Entries taken from a collection:
══════

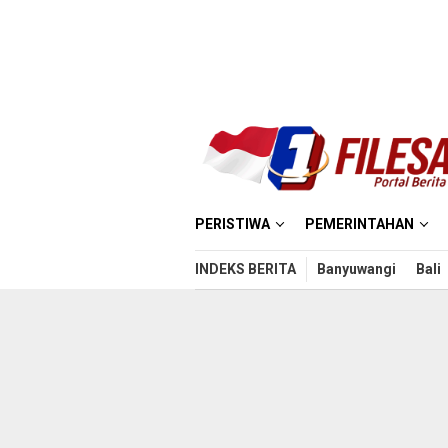
Loncat
ke
konten
PERISTIWA
PEMERINTAHAN
INDEKS BERITA
Banyuwangi
Bali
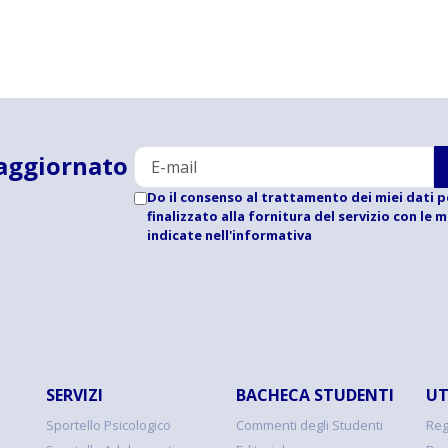
aggiornato
Do il consenso al trattamento dei miei dati p
finalizzato alla fornitura del servizio con le 
indicate
nell'informativa
SERVIZI
BACHECA STUDENTI
UT
Sportello Psicologico
Commenti degli Studenti
Reg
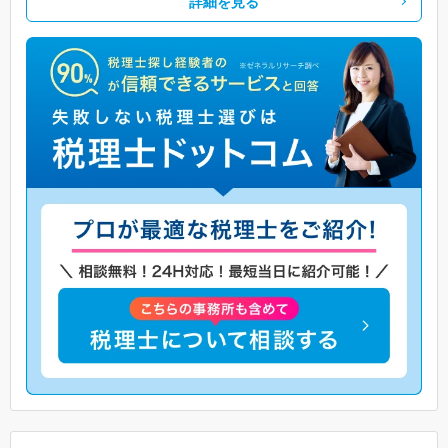
詳細を見る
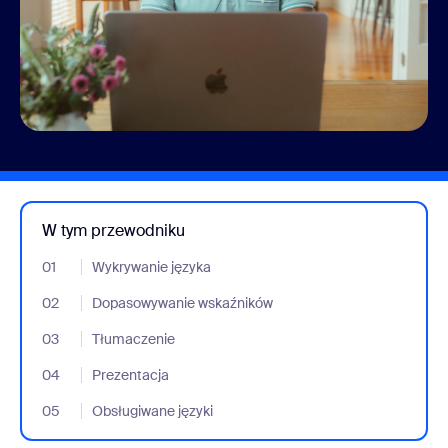
W tym przewodniku
01
- Jumplink to Wykrywanie języka
Wykrywanie języka
02
- Jumplink to Dopasowywanie wskaźników
Dopasowywanie wskaźników
03
- Jumplink to Tłumaczenie
Tłumaczenie
04
- Jumplink to Prezentacja
Prezentacja
05
- Jumplink to Obsługiwane języki
Obsługiwane języki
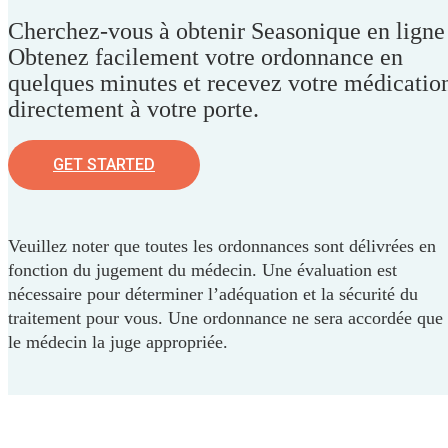
Cherchez-vous à obtenir Seasonique en ligne
Obtenez facilement votre ordonnance en
quelques minutes et recevez votre médicatio
directement à votre porte.
GET STARTED
Veuillez noter que toutes les ordonnances sont délivrées en
fonction du jugement du médecin. Une évaluation est
nécessaire pour déterminer l’adéquation et la sécurité du
traitement pour vous. Une ordonnance ne sera accordée que 
le médecin la juge appropriée.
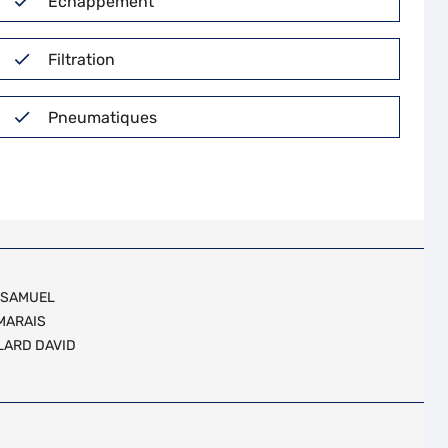
Echappement
Filtration
Pneumatiques
E SAMUEL
MARAIS
LARD DAVID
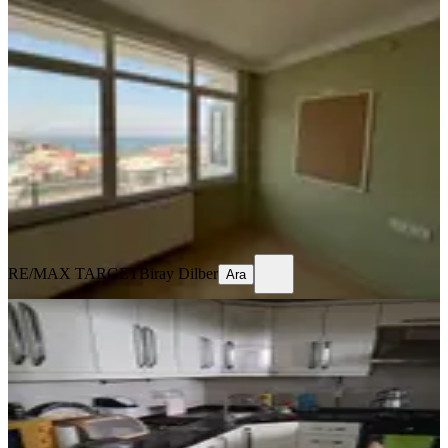
Satılık 3+1 Körfez Manzaralı , Hatay
Metro'ya Yakın Daire
Konak, Murat Reis Mahallesi
3+1
·
145 m²
·
Çatı Katı
·
06.08.2026
5.400.000 ₺
RE/MAX TARGET
Biray Dilber
Ara
RE/MAX TARGET
Biray Dilber
Ara
YENİ
Konak Hatay Satılık Daire 2+1
Konak, Murat Reis Mahallesi
2+1
·
90 m²
·
Kot 1
·
05.08.2026
3.200.000 ₺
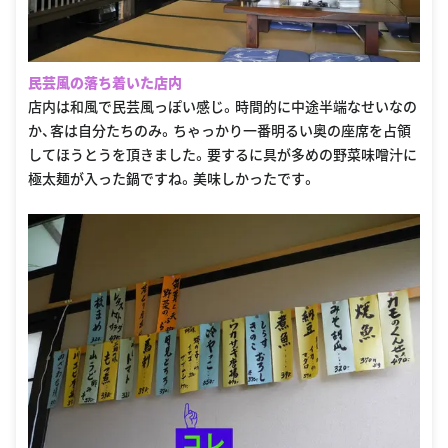
民芸風の落ち着いた店内
店内は和風で民芸風っぽい感じ。時間的に中途半端なせいなの
か、客は自分たちのみ。ちゃっかり一番明るい奥の座席を占領
してほうとうを頂きました。要するに具が多めの野菜味噌汁に
極太麺が入った鍋ですね。美味しかったです。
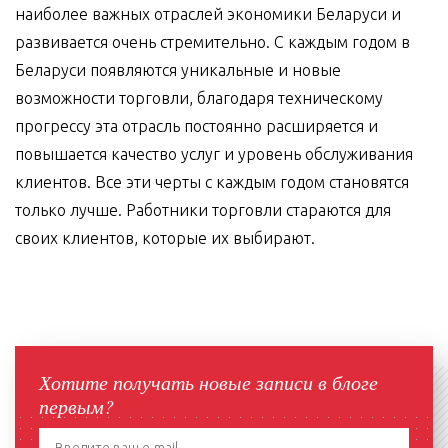
наиболее важных отраслей экономики Беларуси и
развивается очень стремительно. С каждым годом в
Беларуси появляются уникальные и новые
возможности торговли, благодаря техническому
прогрессу эта отрасль постоянно расширяется и
повышается качество услуг и уровень обслуживания
клиентов. Все эти черты с каждым годом становятся
только лучше. Работники торговли стараются для
своих клиентов, которые их выбирают.
Хотите получать новые записи в блоге
первым?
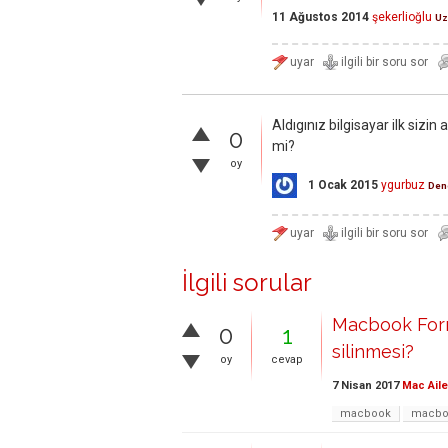
11 Ağustos 2014
şekerlioğlu
U
Aldıgınız bilgisayar ilk sizin 
0
mi?
oy
1 Ocak 2015
ygurbuz
Den
İlgili sorular
Macbook Form
0
1
silinmesi?
oy
cevap
7 Nisan 2017
Mac Aile
macbook
macbo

══════

What you are asked to do: In the lines above, locate the string "Jumplink". Copy every line where it occurs.

Your response:
- Jumplink to Wykrywanie języka
- Jumplink to Dopasowywanie wskaźników
- Jumplink to Tłumaczenie
- Jumplink to Prezentacja
- Jumplink to Obsługiwane języki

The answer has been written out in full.